EghtesadOnline: Prices of gasoline and oil derivatives will experience no change until the end of the current fiscal year that started on March 21.
Hossein Amiri-Khamkani, a member of Majlis Energy Commission, made the statement, ICANA reported on Saturday.
Rejecting speculations about the rise in gasoline prices, he noted that neither the government nor the Majlis has plans to hike gasoline prices.
Khamkani, a lawmaker from Kerman Province, emphasized that rumors about Oil Ministry's plans to raise fuel prices to cap growing consumption is aimed at destabilizing the market, according to Financial Tribune.
According to the official, all proposals to increase energy price have been rejected and not only the government but also the Majlis is determined to keep prices unchanged until March 2019.
"Keeping fuel prices unchanged will help stabilize the economy," he said, adding that the Oil Ministry and its subsidiaries, namely the National Iranian Oil Products Distribution Company, can play a major role in resolving a part of economic problems by increasing gasoline production to minimize imports.
Iran's gasoline consumption stands at 90 million liters per day, of which 70 million liters are produced domestically.
Noting that the parliament is highly likely to keep fuel prices unchanged, the lawmaker noted that fuel inflation will creep into inflationary expectations and have direct and indirect impacts on people’s expenditures.
Inflation expectation is the rate of inflation that workers, businesses and investors think will prevail in the future, which they will factor into their decision-making.

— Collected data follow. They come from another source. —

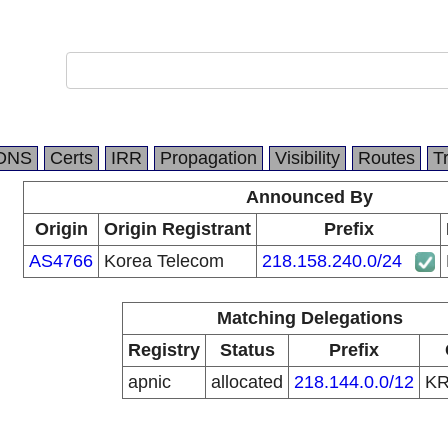
DNS
Certs
IRR
Propagation
Visibility
Routes
T
Announced By
Origin
Origin Registrant
Prefix
AS4766
Korea Telecom
218.158.240.0/24
Matching Delegations
Registry
Status
Prefix
apnic
allocated
218.144.0.0/12
K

According to Asadollah Qarekhani, the spokesman of Majlis Energy Commission, no decision has so far been taken on fuel rationing, but if consumption is not curbed, the country would be pressured by US sanctions.
On May 8, US President Donald Trump announced that his country has unilaterally withdrawn from the Iran nuclear deal and the US Treasury Department plans to impose sanctions on Iran in the coming months.
Qarekhani said that in the previous round of sanctions, the country could not meet its gasoline demand, hence it resorted to rationing the fuel with two prices, which was effective in curtailing consumption.